● What to produce
Find the word "reviews" in the records below. List each line containing it.
::: Dataset excerpts :::
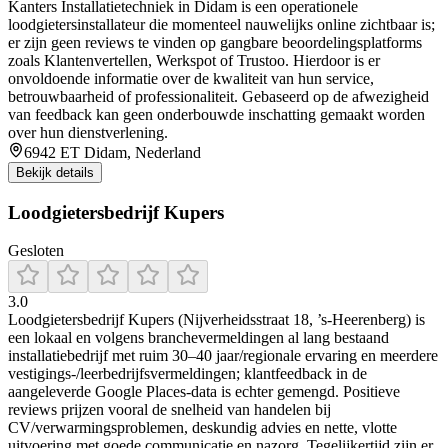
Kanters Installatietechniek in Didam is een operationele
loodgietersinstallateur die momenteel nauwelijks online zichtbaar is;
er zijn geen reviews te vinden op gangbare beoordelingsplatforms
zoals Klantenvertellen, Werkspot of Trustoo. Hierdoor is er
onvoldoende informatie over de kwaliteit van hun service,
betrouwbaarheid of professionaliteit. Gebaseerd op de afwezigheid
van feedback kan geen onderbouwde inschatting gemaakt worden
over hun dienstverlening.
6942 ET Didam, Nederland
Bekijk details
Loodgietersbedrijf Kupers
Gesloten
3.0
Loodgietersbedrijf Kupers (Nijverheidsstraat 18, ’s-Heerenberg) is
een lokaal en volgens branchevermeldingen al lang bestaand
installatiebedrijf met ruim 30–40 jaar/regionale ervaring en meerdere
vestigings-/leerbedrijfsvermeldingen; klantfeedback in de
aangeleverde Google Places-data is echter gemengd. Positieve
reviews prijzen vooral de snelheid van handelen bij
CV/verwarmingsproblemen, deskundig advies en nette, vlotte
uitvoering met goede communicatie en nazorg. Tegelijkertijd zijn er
:::
::: Dataset excerpts :::
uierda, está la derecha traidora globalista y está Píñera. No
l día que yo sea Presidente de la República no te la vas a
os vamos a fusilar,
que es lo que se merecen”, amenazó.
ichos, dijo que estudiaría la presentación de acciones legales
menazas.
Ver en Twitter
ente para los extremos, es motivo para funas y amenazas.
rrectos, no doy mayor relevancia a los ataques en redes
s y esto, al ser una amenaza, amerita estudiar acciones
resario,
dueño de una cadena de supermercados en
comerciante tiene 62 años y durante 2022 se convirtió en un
:::
● The answer
er zijn geen reviews te vinden op gangbare beoordelingsplatforms
reviews prijzen vooral de snelheid van handelen bij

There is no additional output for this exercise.